[Dataset items]
_ _ _ _ _ _ _

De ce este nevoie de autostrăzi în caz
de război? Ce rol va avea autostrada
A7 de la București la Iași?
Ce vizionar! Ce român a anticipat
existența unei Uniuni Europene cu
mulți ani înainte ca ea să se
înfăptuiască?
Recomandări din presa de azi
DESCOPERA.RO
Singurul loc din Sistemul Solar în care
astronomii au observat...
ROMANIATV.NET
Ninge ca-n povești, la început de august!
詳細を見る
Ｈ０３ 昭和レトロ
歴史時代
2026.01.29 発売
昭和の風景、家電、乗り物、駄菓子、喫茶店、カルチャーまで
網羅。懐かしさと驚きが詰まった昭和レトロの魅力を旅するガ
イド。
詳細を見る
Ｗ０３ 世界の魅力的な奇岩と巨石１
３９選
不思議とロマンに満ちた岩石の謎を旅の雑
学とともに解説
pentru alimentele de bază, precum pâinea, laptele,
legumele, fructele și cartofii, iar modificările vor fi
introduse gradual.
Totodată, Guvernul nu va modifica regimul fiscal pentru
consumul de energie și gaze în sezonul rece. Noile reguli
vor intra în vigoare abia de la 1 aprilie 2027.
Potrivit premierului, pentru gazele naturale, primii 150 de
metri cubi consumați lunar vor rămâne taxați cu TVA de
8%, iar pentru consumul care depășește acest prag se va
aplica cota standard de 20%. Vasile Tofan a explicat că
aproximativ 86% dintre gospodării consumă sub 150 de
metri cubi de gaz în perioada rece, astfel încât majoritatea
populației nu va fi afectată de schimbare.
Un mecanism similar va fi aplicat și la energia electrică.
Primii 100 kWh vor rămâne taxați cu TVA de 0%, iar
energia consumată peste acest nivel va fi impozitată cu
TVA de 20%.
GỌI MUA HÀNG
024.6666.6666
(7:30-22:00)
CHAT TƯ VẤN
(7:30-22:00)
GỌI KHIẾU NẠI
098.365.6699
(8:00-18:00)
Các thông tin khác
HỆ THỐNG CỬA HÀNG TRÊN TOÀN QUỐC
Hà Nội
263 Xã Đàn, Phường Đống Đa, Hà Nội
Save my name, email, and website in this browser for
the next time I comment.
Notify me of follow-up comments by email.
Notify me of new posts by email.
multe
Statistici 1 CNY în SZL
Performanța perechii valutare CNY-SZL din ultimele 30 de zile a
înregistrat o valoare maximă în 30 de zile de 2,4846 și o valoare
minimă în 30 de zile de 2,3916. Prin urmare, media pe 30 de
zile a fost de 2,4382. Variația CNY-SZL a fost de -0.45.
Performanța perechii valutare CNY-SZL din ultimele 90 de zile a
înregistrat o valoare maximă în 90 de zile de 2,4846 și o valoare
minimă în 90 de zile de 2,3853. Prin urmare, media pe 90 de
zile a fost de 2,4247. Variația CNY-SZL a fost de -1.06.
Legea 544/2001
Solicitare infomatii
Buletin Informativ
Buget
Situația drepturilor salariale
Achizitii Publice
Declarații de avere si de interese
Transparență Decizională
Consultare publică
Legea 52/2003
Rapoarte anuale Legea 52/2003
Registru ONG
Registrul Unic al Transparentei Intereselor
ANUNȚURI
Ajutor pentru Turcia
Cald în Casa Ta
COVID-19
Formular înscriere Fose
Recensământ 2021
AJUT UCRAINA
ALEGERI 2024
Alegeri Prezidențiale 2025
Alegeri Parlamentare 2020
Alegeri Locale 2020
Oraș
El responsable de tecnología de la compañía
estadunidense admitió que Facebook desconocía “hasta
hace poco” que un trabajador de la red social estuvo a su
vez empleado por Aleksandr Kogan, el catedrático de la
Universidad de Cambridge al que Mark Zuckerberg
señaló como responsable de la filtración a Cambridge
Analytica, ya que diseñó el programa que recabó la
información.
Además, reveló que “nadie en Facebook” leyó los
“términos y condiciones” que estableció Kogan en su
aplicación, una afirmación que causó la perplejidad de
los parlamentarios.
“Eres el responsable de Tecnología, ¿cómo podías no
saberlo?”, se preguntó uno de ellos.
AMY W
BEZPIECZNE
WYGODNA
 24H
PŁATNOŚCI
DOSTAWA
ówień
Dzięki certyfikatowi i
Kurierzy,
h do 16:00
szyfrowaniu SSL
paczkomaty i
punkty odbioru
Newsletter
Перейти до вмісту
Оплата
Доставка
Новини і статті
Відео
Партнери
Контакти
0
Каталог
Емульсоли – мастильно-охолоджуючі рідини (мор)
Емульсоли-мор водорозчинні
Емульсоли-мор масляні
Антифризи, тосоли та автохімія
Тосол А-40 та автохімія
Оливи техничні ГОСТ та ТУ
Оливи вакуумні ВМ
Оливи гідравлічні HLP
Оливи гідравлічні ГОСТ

_ _ _ _ _ _ _

PROBLEM STATEMENT:
Transcribe, exactly and without additions, the lines of the records above, beginning with the line that contains "Consultare publică" and ending with the line that contains "Тосол А-40 та автохімія", both included.

EXPECTED ANSWER:
Consultare publică
Legea 52/2003
Rapoarte anuale Legea 52/2003
Registru ONG
Registrul Unic al Transparentei Intereselor
ANUNȚURI
Ajutor pentru Turcia
Cald în Casa Ta
COVID-19
Formular înscriere Fose
Recensământ 2021
AJUT UCRAINA
ALEGERI 2024
Alegeri Prezidențiale 2025
Alegeri Parlamentare 2020
Alegeri Locale 2020
Oraș
El responsable de tecnología de la compañía
estadunidense admitió que Facebook desconocía “hasta
hace poco” que un trabajador de la red social estuvo a su
vez empleado por Aleksandr Kogan, el catedrático de la
Universidad de Cambridge al que Mark Zuckerberg
señaló como responsable de la filtración a Cambridge
Analytica, ya que diseñó el programa que recabó la
información.
Además, reveló que “nadie en Facebook” leyó los
“términos y condiciones” que estableció Kogan en su
aplicación, una afirmación que causó la perplejidad de
los parlamentarios.
“Eres el responsable de Tecnología, ¿cómo podías no
saberlo?”, se preguntó uno de ellos.
AMY W
BEZPIECZNE
WYGODNA
 24H
PŁATNOŚCI
DOSTAWA
ówień
Dzięki certyfikatowi i
Kurierzy,
h do 16:00
szyfrowaniu SSL
paczkomaty i
punkty odbioru
Newsletter
Перейти до вмісту
Оплата
Доставка
Новини і статті
Відео
Партнери
Контакти
0
Каталог
Емульсоли – мастильно-охолоджуючі рідини (мор)
Емульсоли-мор водорозчинні
Емульсоли-мор масляні
Антифризи, тосоли та автохімія
Тосол А-40 та автохімія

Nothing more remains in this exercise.